A part of this new approach by suburban retailers stems from a recent trend by baby boomers, who are moving from the suburbs and into large apartments in urban areas. In places like New York and Chicago, older generations of people are purchasing multi-million dollar condos in the city to avoid the maintenance and upkeep that comes with suburban living. And with this move comes the need for large suburban retailers to cater to this market by finding creative ways to follow them into the city.
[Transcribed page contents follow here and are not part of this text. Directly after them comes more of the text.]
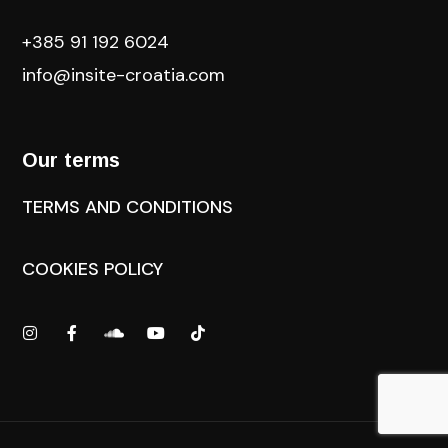
+385 91 192 6024
info@insite-croatia
.com
Our terms
TERMS AND CONDITIONS
COOKIES POLICY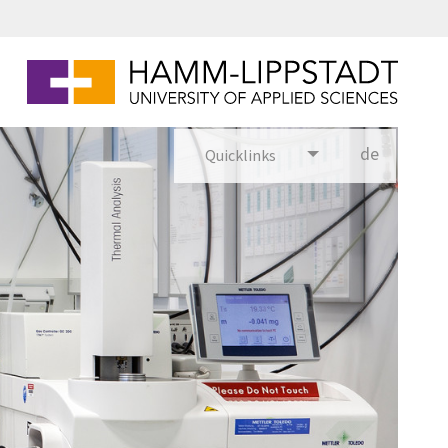
de
Quicklinks
utsch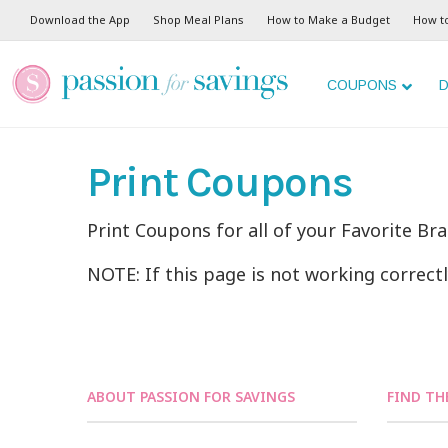
Download the App
Shop Meal Plans
How to Make a Budget
How t
COUPONS
D
Print Coupons
Print Coupons for all of your Favorite Br
NOTE: If this page is not working correct
ABOUT PASSION FOR SAVINGS
FIND TH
With these trends in mind, the Boston retail market remains relatively adaptable. Still in the midst of a building boom, and buoyed by news that online retail giant Amazon is moving into Fort Point, it is likely these residential and multi-use buildings in Boston will continue attracting retail. With new neighborhoods like the Seaport and Boylston Street in the Fenway emerging, the future seems bright for retail in Boston, even as the rest of the country faces the retail apocalypse.

Matthew Guarracino

 

Matthew Guarracino is the business development manager at JM Electrical Company, Inc.